The twinkle-eyed, wild-haired bon vivant, who painted abstract expressionist originals and screened classic Martha Graham dance performances on a projector, was the subject of numerous documentaries, articles, books, and television shows, including Anthony Bourdain’s “No Reservations.” But he was happiest tending bar and matching wits with a motley crew of honky-tonk musicians, artists, mobsters, boozers, nuns, longshoremen, and self-professed kooks at Sunny’s Bar, his family-owned watering hole on an abandoned strip of Conover Street by the river and a knot of railroad tracks leading to Siberia.

Balzano’s death eclipsed the neighborhood, said friends.

Sunny at the door of his eponymous Red Hook Bar.
Photo by Tom Callan

“I’m going to miss not seeing Sunny walking around,” said Red Hook artist David Gonzalez, who grew up with Balzano’s niece. “He was the friendliest guy with the loveliest personality, and when you talked to him you just wanted to embrace him.”

His departure left a void, added another pal.

“A lot of people will miss Sunny, he was a real character,” said John Heyer, who knew him for 40 years. “I felt bad when I heard he had died.”

Callie Farnsworth and Yaria Pasquini mixed and mingled with legendary barkeep Balzano.
Photo by Stefano Giovannini

Balzano was born in a brick apartment next to Sunny’s, which his great-grandfather opened in 1890. An uncle took over and renamed it John’s Restaurant and Bar back in the day when Brooklyn was still a shipping crossroads, the channel buoy rang offshore, and packs of wild dogs and brawlers roamed the streets.

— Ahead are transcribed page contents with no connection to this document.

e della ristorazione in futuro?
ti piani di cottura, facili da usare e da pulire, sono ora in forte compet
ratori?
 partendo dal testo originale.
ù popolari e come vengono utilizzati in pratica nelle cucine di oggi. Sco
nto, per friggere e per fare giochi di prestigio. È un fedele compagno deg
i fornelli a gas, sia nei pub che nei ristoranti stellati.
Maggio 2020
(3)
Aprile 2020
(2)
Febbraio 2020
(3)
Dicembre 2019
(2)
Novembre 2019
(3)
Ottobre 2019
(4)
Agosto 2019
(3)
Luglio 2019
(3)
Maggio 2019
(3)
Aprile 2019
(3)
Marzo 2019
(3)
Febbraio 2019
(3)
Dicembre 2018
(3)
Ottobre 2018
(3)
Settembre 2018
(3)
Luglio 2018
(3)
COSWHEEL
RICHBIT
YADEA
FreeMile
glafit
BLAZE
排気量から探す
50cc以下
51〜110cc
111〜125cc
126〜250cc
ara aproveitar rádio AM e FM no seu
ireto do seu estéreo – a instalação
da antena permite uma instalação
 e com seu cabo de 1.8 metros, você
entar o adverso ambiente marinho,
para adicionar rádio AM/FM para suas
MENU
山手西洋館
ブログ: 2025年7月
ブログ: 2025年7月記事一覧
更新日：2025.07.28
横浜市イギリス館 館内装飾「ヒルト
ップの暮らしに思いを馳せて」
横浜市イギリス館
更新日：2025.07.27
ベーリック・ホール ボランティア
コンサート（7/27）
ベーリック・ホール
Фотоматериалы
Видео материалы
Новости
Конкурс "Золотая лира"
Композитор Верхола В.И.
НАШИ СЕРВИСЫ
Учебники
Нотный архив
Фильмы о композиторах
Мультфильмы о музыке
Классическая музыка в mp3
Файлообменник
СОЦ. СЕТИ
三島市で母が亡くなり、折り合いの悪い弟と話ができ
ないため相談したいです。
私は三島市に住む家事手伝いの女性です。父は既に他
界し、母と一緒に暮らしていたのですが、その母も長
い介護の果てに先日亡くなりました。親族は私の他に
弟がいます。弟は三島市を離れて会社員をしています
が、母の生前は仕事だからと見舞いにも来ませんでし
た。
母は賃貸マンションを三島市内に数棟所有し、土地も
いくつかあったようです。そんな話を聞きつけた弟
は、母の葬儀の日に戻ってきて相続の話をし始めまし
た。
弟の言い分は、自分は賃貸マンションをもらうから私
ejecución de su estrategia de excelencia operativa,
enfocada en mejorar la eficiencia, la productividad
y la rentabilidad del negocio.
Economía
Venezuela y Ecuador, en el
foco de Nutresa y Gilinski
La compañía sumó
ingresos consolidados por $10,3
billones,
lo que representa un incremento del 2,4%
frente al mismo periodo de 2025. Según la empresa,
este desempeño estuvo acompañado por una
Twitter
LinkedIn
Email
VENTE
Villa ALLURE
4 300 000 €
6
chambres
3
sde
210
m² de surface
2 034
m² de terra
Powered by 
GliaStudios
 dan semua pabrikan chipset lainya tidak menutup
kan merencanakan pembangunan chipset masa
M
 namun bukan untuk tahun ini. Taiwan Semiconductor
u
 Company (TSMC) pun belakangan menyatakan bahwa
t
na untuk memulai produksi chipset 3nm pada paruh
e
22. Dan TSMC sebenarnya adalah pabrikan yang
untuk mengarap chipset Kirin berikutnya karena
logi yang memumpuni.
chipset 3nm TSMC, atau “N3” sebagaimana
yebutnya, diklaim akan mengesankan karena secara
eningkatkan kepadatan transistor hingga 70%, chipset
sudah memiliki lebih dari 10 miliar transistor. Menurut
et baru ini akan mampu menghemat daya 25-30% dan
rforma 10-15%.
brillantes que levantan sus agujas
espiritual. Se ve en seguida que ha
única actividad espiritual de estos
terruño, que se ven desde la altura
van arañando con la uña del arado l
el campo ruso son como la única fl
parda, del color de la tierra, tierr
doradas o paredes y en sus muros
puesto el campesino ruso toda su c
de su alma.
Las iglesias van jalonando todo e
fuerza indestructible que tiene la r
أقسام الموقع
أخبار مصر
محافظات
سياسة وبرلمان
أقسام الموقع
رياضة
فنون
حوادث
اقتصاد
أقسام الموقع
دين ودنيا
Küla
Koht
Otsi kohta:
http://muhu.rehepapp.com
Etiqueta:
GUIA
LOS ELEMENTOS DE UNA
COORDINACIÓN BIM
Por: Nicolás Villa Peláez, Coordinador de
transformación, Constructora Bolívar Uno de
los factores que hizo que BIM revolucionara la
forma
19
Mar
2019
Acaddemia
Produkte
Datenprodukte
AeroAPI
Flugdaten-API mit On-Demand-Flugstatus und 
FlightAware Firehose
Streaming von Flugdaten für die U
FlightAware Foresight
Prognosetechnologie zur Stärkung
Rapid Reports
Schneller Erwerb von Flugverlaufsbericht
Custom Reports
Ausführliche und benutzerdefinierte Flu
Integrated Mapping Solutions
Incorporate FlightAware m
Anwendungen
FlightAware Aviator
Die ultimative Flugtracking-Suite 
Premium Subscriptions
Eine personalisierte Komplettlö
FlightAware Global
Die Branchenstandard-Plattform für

“You almost had to fight to survive,” Balzano told this newspaper in 2011, relaying how he thwarted street thugs in the 1940s only to battle gun-slinging bar robbers four decades later.

The former Air Force serviceman traveled across the country and to India, where he worshipped at the feet of a guru, to fulfill his wanderlust. He returned home to help with the family business and took over after his uncle’s death. Balzano transformed the languishing spot into a popular night club for a new and energetic fringe-arts community that was immediately drawn to the exciting grand-daddy of trail-blazing beatniks.

When Sunny's bar was battered by Hurricane Sandy, hundreds of friends stepped up to help raise money at a benefit concert at teh Bell House.
Photo by Stefano Giovannini

“Going into Sunny’s was like being let in on a secret,” said cartoonist and Courier arts editor Bill Roundy. “It was like going into his living room and being welcomed like part of a club.”

Roundy immortalized the tap room in his Bar Scrawl cartoon column, “Let the good times roll again at Sunny’s,” when it re-opened after Hurricane Sandy, calling it “a destination bar.”

Balzano, a renaissance man who could have lived anywhere in the world, chose to stay in the neighborhood of his birth and sleep in the room where he was born until his death, but he will be best remembered for making Sunny’s an enduring Brooklyn symbol that Tim Sultan explains in his book “Sunny’s Nights: Lost and Found at a Bar on the Edge of the World.”

Sunny mixes a dring.
Photo by Stefano Giovannini

“Imagine that Alice had walked into a bar instead of falling down the rabbit hole,” Sultan writes.

A wake will be held for Sunny Balzano at Scotto’s Funeral Home in Carroll Gardens. Details were not available at press time.